After the tomato harvest, we suffered through a terrible wind storm. Strong gusts pelted the valley all night, stirring up clouds of dust, and keeping us from a good sleep. Then it started to rain - and the drops came down hard enough to cause a water-fall from our roof drain gulley's (remember, no gutters in the desert). I kept going outside to check on the tomato plants, as the wind was really whipping them around - even inside the four walls of our courtyard. I was worried my pathetic attempt at staking the vines was not going to hold. I did some middle-of-the-night stake adjusting, but woke to find one bent vine (not sure if it will recover) and one egg-sized green "Early Girl" tomato on the ground. (Insert sad face here.) My Driver braved Coachella Music Festival traffic to visit a garden store to purchase four really tall stakes, so now the vines are protected in a make-shift twine cage.

Take that, Mother Nature.

All the mess to clean up, and all we thought was how happy the storm was Thursday night and not Friday night during the music festival. THAT would have been a nightmare for the hipsters!

Another ho-hum appetizer plate.

For Shabbat: Matzo Ball Soup. The chicken stock was made from the carcass of the whole butterflied chicken DT grilled Saturday night (16th), and it was outstanding. Since acquiring a pressure cooker, I have learned it makes the BEST stock: place the carcass and any other chicken bits (I do not use offal) left-over, cover the bones completely with water, and pressure cook on HIGH for 45 minutes. Let the pressure release naturally and strain the stock. (Discard the bones.) Chill the stock to let the fat rise to the top. Discard the fat (or not), then freeze the stock in the portions you will need later. Viola! Notice this stock includes no vegetables. No bay leaf. Nothing. You can add salt, as needed, later.

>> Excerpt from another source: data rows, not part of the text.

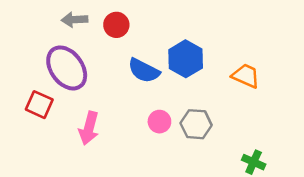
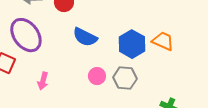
blue hexagon: (186, 59) -> (132, 44), moved
pink arrow: (89, 128) -> (43, 81), size x0.7

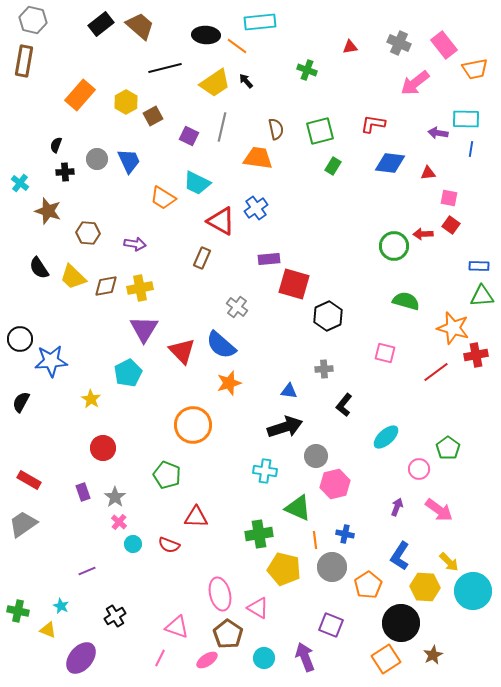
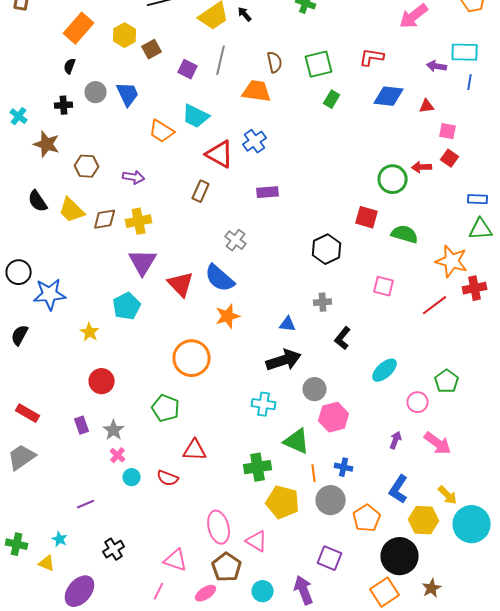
black semicircle: (56, 145) -> (70, 66), moved
red square: (294, 284) -> (367, 217), moved, size x0.7

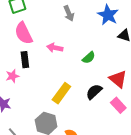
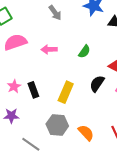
pink semicircle: (24, 33) -> (15, 42), turned 110
black rectangle: (25, 60) -> (33, 90), moved

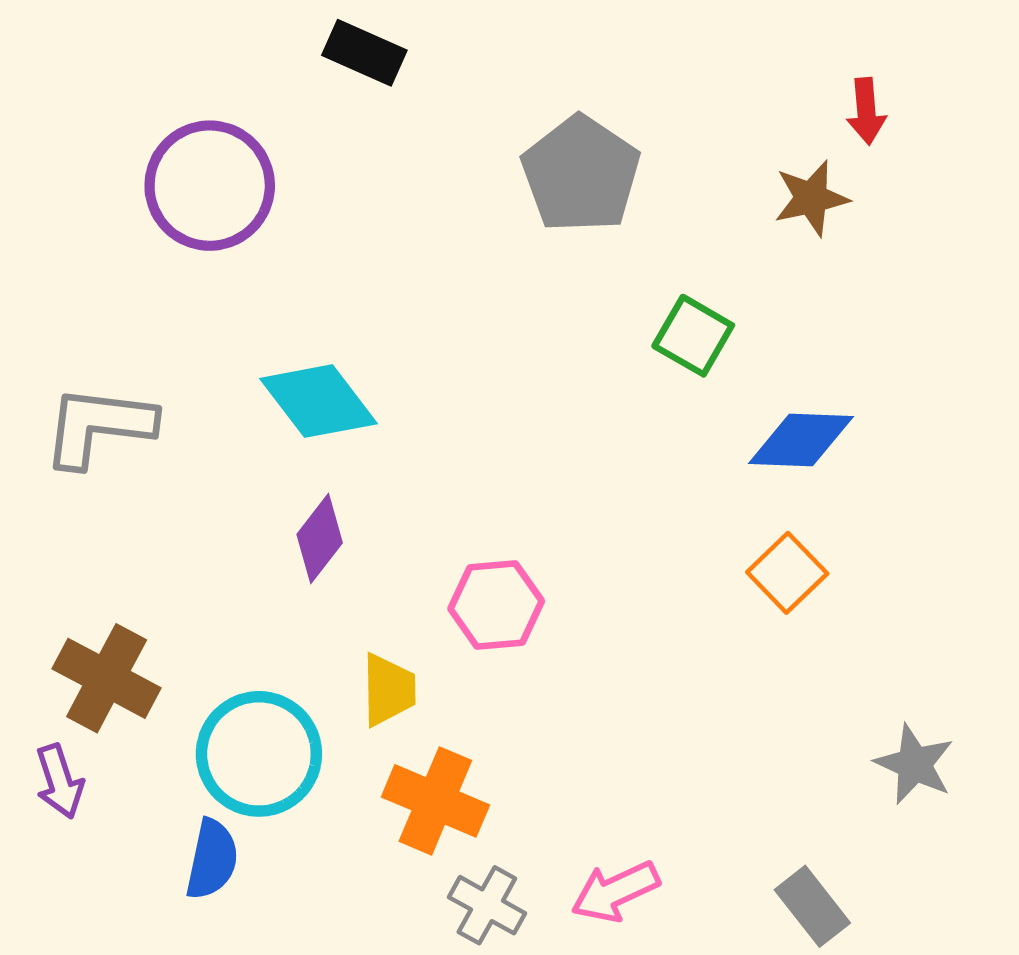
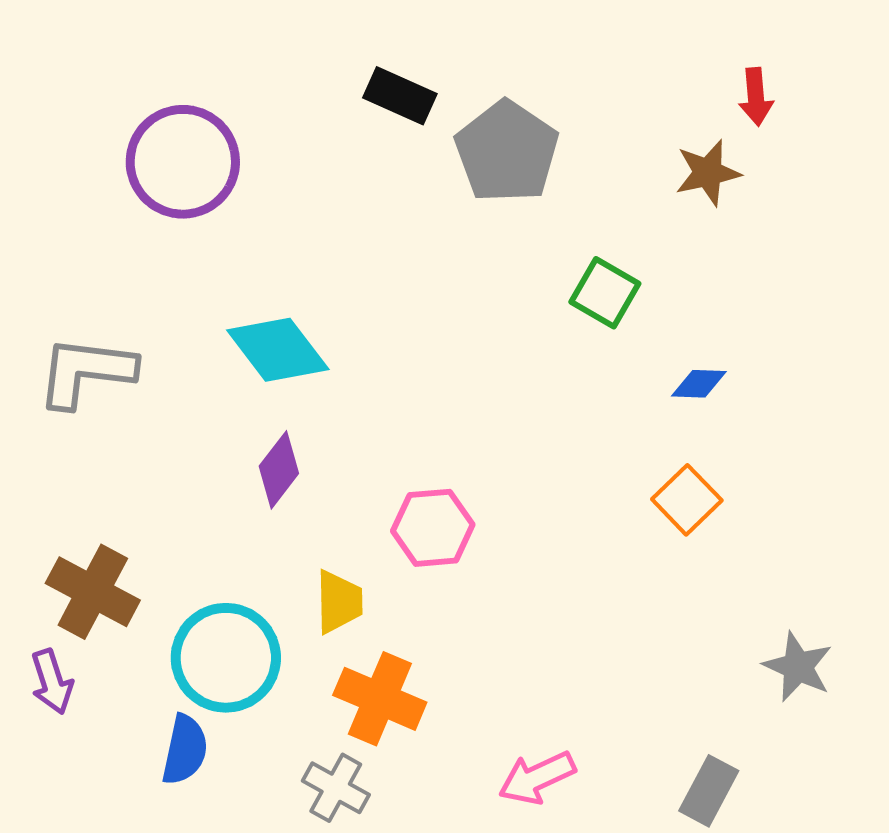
black rectangle: (364, 53) -> (400, 96), moved
blue diamond: (801, 440) -> (699, 384), size x0.6
gray cross: (487, 905) -> (336, 788), moved
gray rectangle: (812, 906) -> (709, 791), turned 66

A handful of shredded breast was saved/frozen from last week's chicken for tonight's soup. All I added was one carrot, shredded with a vegetable peeler... and matzo balls. And parsley.

Must. Garnish.

The soup was served with a composed tomato salad dressed with a vinaigrette using the dregs from the bottom of a jar of anchovies (don't waste food!), lemon juice, olive oil and lots of black pepper. It was drizzled over the sliced tomatoes and garnished with kalamata olives. Yummy.

The last night of Passover was not very exciting. I was running out of ideas, and had one massive russet potato, plus a bunch of asparagus that needed to be used. Dave grilled chicken thighs (that had marinated in the last of the jug of orange juice the kids didn't finish during their visit). I suggested we have the potato served au gratin, he grill the asparagus with the chicken, and I would make a wedge salad. DT suggested that was too much food... so compromised to serve the asparagus cold as a salad. (A wedge will be served with our pizza Sunday night.)

Steamed, chilled, and topped with a drizzle of home-made tarragon mayonnaise. Chopped tomato garnish. Salad!

The potato was the hit of the night. Baked in the toaster oven in a teeny pan. My mom made the best au gratin potatoes. Maybe I learned this technique from her? This dish is best prepared with gold potatoes, but we work with what we have.

The Coachella Music Festival ends Sunday night and 125,000 music fans will leave town. Monday, I will venture out to the grocer and restock (assuming the grocers have restocked!), and prepare for another week of meals. One dinner will definitely include pasta.

Until my next update, I remain, your unleavened correspondent.


3 thoughts

  1. I pressure cook mine for 2 hrs. Still faster than hours of simmering on the stove. Most times I do add the scrap veggies I save in my freezer. Mainly carrot peelings, celery pieces and onion ends plus clean skins as it gives it a darker color. And if you can find chicken feet a real plus for the collagen. Makes a very gelatinous broth.

  2. Hi Terry! So glad you’re enjoying using a pressure cooker. I adapted your Spicy Chinese Beef pot for the pressure cooker & just love it. The sauce is so good & the flank steak is very tender. I need to work on your Southwestern Chicken chowder for the pressure cooker. Everyone loves it! Thanks for all your great recipes.